En attaquant vigoureusement le conformisme commercial du cinéma français dans leur revue Les Cahiers du Cinéma, les « jeunes turcs » Eric Rohmer, Claude Chabrol, Jean Luc Godard, Jacques Rivette emmenés par un François Truffaut en pleine verve réclament une refondation du cinéma.
Rien moins que changer tout, le fond, la forme et les moyens. C’est la révolution dans les studios, la Nouvelle Vague est née et les critiques d’hier se placent derrière la caméra, Truffaut parmi les premiers.
Changer la forme ? Pas de problème ! Truffaut se lance dans l’autobiographie, un genre littéraire bien en place depuis Jean-Jacques Rousseau, mais inédit au cinéma de cette façon. Un pari fou : intéresser le public avec l’histoire de sa propre (et assez courte) vie. Pari réussi : les tribulations d’Antoine Doinel/François Truffaut émeuvent le public. Godard et Rivette suivent dans la même veine. On reprochera plus tard au cinéma français son nombrilisme, mais un genre était né qui donnera Rainer Werner Fassbinder, Philippe Garrel, Wim Wenders, Gus Van Sant et tant d’autres.
Changer la forme : facile ! Il suffit à Truffaut de refuser les diktats techniques des complexes tournages en studio. Il opte pour les décors naturels avec une poignée de jeunes techniciens audacieux et choisit quelques acteurs peu connus mais dévoués à leur metteur en scène. La caméra légère quitte son pesant travelling pour se jucher sur l’épaule de Raoul Coutard, directeur de la photographie. Le jump-cut (effet de transition par une saute d’image) dynamite le montage traditionnel. Approximations, maladresses, raccords tangents, improvisation : certes, mais il y a de la jeunesse, de la vie et le charme que confère l’inspiration à la nécessité de tourner.

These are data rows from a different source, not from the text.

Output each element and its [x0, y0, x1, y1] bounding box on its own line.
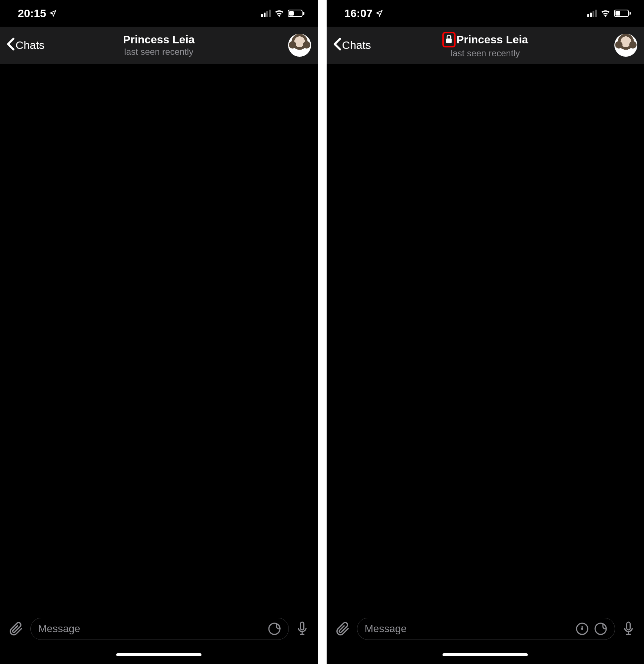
back-button[interactable]: Chats [333, 37, 371, 53]
contact-name: Princess Leia [457, 33, 528, 46]
svg-point-4 [582, 628, 583, 630]
battery-icon [288, 10, 304, 17]
header-title-area[interactable]: Princess Leia last seen recently [443, 32, 528, 59]
signal-icon [261, 10, 271, 17]
message-placeholder: Message [365, 623, 407, 635]
phone-screen-right: 16:07 [322, 0, 644, 664]
lock-icon [446, 34, 453, 45]
status-time: 16:07 [344, 7, 373, 20]
status-right [587, 10, 631, 17]
chat-body[interactable] [327, 64, 644, 612]
contact-status: last seen recently [124, 47, 193, 57]
message-input[interactable]: Message [357, 618, 615, 640]
wifi-icon [274, 10, 284, 17]
status-time: 20:15 [18, 7, 46, 20]
contact-status: last seen recently [451, 48, 520, 59]
location-icon [49, 7, 57, 20]
sticker-icon[interactable] [594, 622, 607, 635]
status-bar: 20:15 [0, 0, 318, 27]
message-placeholder: Message [38, 623, 80, 635]
status-right [261, 10, 304, 17]
chevron-left-icon [7, 37, 15, 53]
avatar[interactable] [614, 34, 637, 57]
attach-icon[interactable] [336, 621, 350, 636]
status-bar: 16:07 [327, 0, 644, 27]
comparison-container: 20:15 [0, 0, 644, 664]
back-label: Chats [342, 39, 371, 52]
wifi-icon [601, 10, 610, 17]
svg-rect-6 [627, 622, 630, 630]
attach-icon[interactable] [9, 621, 24, 636]
location-icon [376, 7, 383, 20]
header-title-area[interactable]: Princess Leia last seen recently [123, 33, 194, 57]
chat-header: Chats Princess Leia last seen recently [327, 27, 644, 64]
mic-icon[interactable] [622, 621, 635, 637]
signal-icon [587, 10, 597, 17]
status-left: 16:07 [344, 7, 383, 20]
mic-icon[interactable] [296, 621, 309, 637]
status-left: 20:15 [18, 7, 57, 20]
chevron-left-icon [333, 37, 341, 53]
input-bar: Message [0, 612, 318, 645]
chat-body[interactable] [0, 64, 318, 612]
svg-rect-1 [300, 622, 304, 630]
svg-rect-2 [446, 39, 452, 43]
home-indicator[interactable] [0, 645, 318, 664]
battery-icon [614, 10, 631, 17]
back-label: Chats [16, 39, 44, 52]
timer-icon[interactable] [575, 622, 589, 635]
lock-highlight-annotation [443, 32, 456, 47]
input-bar: Message [327, 612, 644, 645]
chat-header: Chats Princess Leia last seen recently [0, 27, 318, 64]
message-input[interactable]: Message [30, 618, 289, 640]
sticker-icon[interactable] [268, 622, 281, 635]
avatar[interactable] [288, 34, 311, 57]
contact-name: Princess Leia [123, 33, 194, 46]
phone-screen-left: 20:15 [0, 0, 322, 664]
back-button[interactable]: Chats [7, 37, 44, 53]
home-indicator[interactable] [327, 645, 644, 664]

© 1960 Les Films de la Pléiade
Changer les moyens de production ? Peut-être le pari le plus risqué de la Nouvelle Vague. En se faisant lui-même producteur de ses œuvres, Truffaut entend maîtriser le processus de fabrication de A à Z sans subir les pressions d’un producteur dont les intérêts ne sont peut être pas toujours ceux de l’art pour l’art. Il fonde sa propre maison de production, Les films du Carrosse, sous l’œil bienveillant de son beau-père, Ignace Morgenstern, producteur de Sacha Guitry entre autres, et futur distributeur de ses films avec sa société Cocinor. Grâce au succès des Quatre cents coups, François Truffaut peut enchaîner film sur film dans les mêmes conditions de production : 1960 Tirez sur le pianiste, 1961 Jules et Jim, 1964 La peau douce, 1968 Baiser Volés… On remarque au passage la qualité des titres trouvés par François Truffaut qui signent véritablement une œuvre très littéraire, très écrite où l’auteur participe activement au scénario et aux dialogues même s’il ne les signe pas toujours.